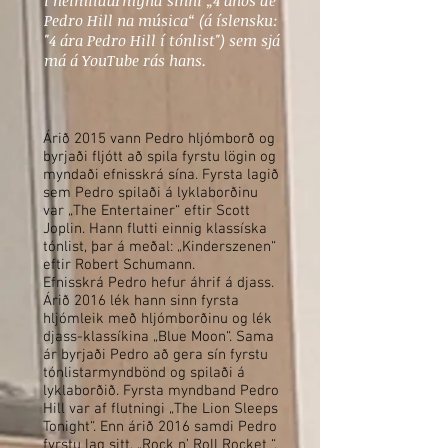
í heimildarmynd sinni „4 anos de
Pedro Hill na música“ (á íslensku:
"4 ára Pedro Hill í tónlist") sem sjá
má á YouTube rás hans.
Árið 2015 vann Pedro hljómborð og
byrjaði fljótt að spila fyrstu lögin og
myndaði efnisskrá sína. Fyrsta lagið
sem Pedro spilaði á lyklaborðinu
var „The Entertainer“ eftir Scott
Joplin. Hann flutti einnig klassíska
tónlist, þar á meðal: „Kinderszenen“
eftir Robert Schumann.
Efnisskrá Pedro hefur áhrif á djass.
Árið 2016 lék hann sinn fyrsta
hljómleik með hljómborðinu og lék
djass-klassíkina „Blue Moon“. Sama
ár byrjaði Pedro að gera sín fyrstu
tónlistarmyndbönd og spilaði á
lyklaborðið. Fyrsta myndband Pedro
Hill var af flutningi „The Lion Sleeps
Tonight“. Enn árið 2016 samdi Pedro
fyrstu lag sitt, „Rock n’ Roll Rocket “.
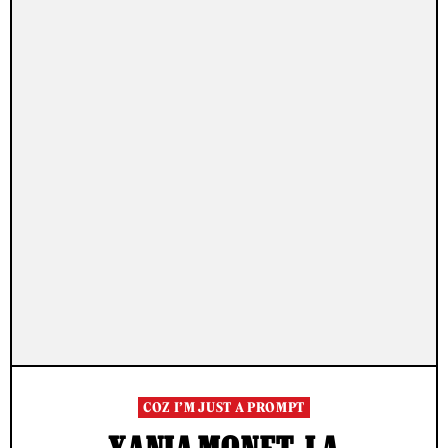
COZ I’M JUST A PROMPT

Try it: Using the data above, print every line exactly, omitting pictures.

Answer to this task:
í heimildarmynd sinni „4 anos de
Pedro Hill na música“ (á íslensku:
"4 ára Pedro Hill í tónlist") sem sjá
má á YouTube rás hans.
Árið 2015 vann Pedro hljómborð og
byrjaði fljótt að spila fyrstu lögin og
myndaði efnisskrá sína. Fyrsta lagið
sem Pedro spilaði á lyklaborðinu
var „The Entertainer“ eftir Scott
Joplin. Hann flutti einnig klassíska
tónlist, þar á meðal: „Kinderszenen“
eftir Robert Schumann.
Efnisskrá Pedro hefur áhrif á djass.
Árið 2016 lék hann sinn fyrsta
hljómleik með hljómborðinu og lék
djass-klassíkina „Blue Moon“. Sama
ár byrjaði Pedro að gera sín fyrstu
tónlistarmyndbönd og spilaði á
lyklaborðið. Fyrsta myndband Pedro
Hill var af flutningi „The Lion Sleeps
Tonight“. Enn árið 2016 samdi Pedro
fyrstu lag sitt, „Rock n’ Roll Rocket “.
COZ I’M JUST A PROMPT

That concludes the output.